Like mentioned above, the dataset may be well balanced which is why F1 and accuracy scores may prefer the same parameter combinations. So, looking further at your GridSearch results using (a) F1 score and (b) Accuracy, I conclude that in both cases a depth of 150 works best. Since this is the lower boundary, it gives you a slight hind that lower "depth" values may work even better.
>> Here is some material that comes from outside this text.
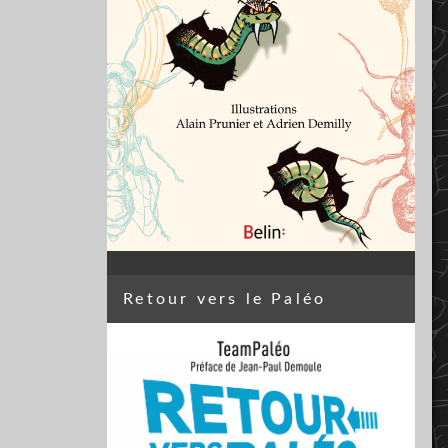
Retour vers le Paléo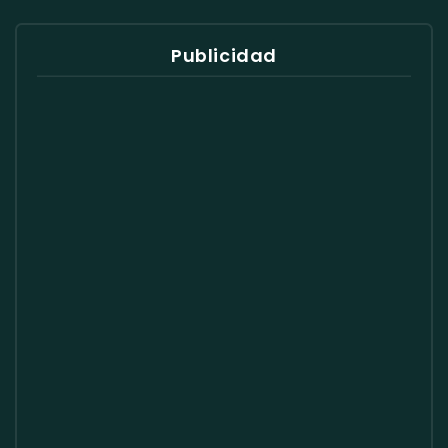
Publicidad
However, I suspect that the tree doesn't even go that deep on this dataset (you can end up with "pure" leaves even well before reaching the max depth).
So, let's repeat the experiment with a little bit more sensible values using the following parameter grid
parameters = {
'clf__max_depth': list(range(2, 30)),
'clf__min_samples_split': (2,),
'clf__min_samples_leaf': (1,)
}
The optimal "depth" for the best F1 score seems to be around 15.
Best score: 0.878
Best parameters set:
clf__max_depth: 15
clf__min_samples_leaf: 1
clf__min_samples_split: 2
precision recall f1-score support
0 0.98 0.99 0.99 716
1 0.92 0.89 0.91 104
avg / total 0.98 0.98 0.98 820
Next, let's try it using "accuracy" (or None) as our scoring metric:
> Best score: 0.967
Best parameters set:
clf__max_depth: 6
clf__min_samples_leaf: 1
clf__min_samples_split: 2
precision recall f1-score support
0 0.98 0.99 0.98 716
1 0.93 0.85 0.88 104
avg / total 0.97 0.97 0.97 820
As you can see, you get different results now, and the "optimal" depth is different if you use "accuracy."
I don't agree that optimizing the parameter search by different scoring functions should yield necessarily different results necessarily. If your dataset is balanced (roughly same number of samples in each class), I would expect that model selection by accuracy and F1 would yield very similar results.
Also, have in mind that GridSearchCV optimizes over a discrete grid. Maybe using a thinner grid of parameters would yield the results that you are looking for.
On an unbalanced dataset use the "labels" parameter of the f1_score scorer to use only the f1 score of the class you are interested in. Or consider using "sample_weight".